L'arc-en-ciel était souvent surnommé "ruban perdu par les Laumės". C'est ainsi qu'elles furent associées au tissage. Les Laumės apparaissaient généralement par groupes de trois. C'étaient des femmes accomplies dans les tâches domestiques, excellant notamment dans le tissage et le filage. Elles aiment les enfants, respectent le travail et aident les gens dans le besoin. Elles punissent ceux qui les tournent en ridicule, ainsi que les paresseux. Voici deux exemples de contes populaires mettant les Laumės à l'honneur[1] :

Les Laumės (les fées) et le bébé[modifier | modifier le code]

Une femme récoltait un parterre de fleurs, et avait emmené son enfant avec elle. Celui-ci s'assoupit et dormit toute la journée. La mère était tellement prise par sa tâche qu'elle en oublia l'enfant dehors[6].

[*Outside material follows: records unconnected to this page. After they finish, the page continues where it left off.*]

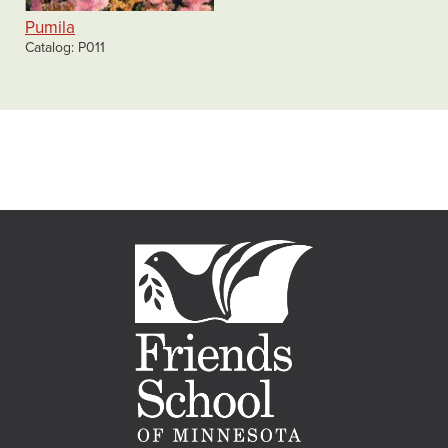
Pumila
Catalog
P011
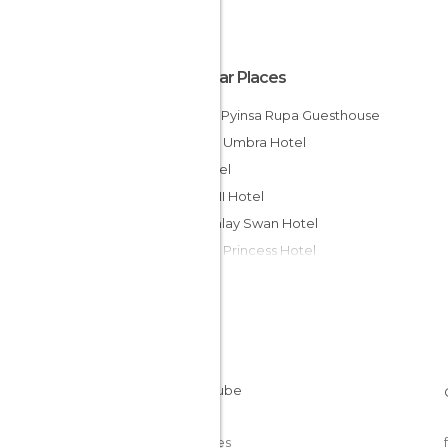
Popular Places
Hostal Pyinsa Rupa Guesthouse
Bagan Umbra Hotel
ET Hotel
Grace II Hotel
Mandalay Swan Hotel
Bagan Princess Hotel
Kaday Aung Hotel
Garden Hotel
Nylon Hotel
The Hotel @ Tharabar Gate
Royal Guest House
Winner Guest House
Cookies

Sa journée terminée, la femme rentra chez elle pour traire les vaches et préparer le dîner. Elle servait son mari qui lui demanda soudain : « Où est mon fils ? Terrifiée, elle s'écria : « Je l'ai oublié ! » Elle alla aussi vite qu'elle put à l'endroit où elle avait laissé son fils, alors qu'une Laumé lui murmurait à l'oreille : « Čiūčia liūlia, enfant oublié ». La mère cria de toutes ses forces, implorant la Laumé de lui rendre son enfant. La fée lui répondit : « Allons, allons, ma chère, voici ton enfant, reprends-le. Nous ne lui avons fait aucun mal. Nous savons que tu travailles très dur, à de nombreuses tâches, et que tu ne voulais pas laisser ton enfant derrière toi. »

Les fées comblèrent ensuite le bébé de présents, au point de permettre à la mère d'en entretenir plusieurs. Une fois rentrée chez elle avec son enfant chéri et ses précieux cadeaux, la mère fut elle accueillie avec liesse.

Apprenant cette bonne fortune, une autre femme fut prise de jalousie. Elle se dit : « Je vais faire de même et serai moi aussi comblée de présents. » Le lendemain soir, au crépuscule, elle prit son enfant, l'abandonna dans un champ puis rentra chez elle. Elle dîna sans plus y réfléchir, avant de songer à son enfant -- et au trésor qu'elle attendait.

Lorsqu'elle retourna au champ, elle entendit les fées s'écrier : « Čiūčia liūlia, tu as laissé ton enfant par cupidité. » Et l'enfant poussait des hurlements de douleur, car elles le pinçaient et le tourmentaient sans merci. Le supplice se prolongea jusqu'à l'arrivée de la mère. Les fées finirent par jeter l'enfant mort à ses pieds.

Les Fées prédisent l'avenir d'un nouveau-né[modifier | modifier le code]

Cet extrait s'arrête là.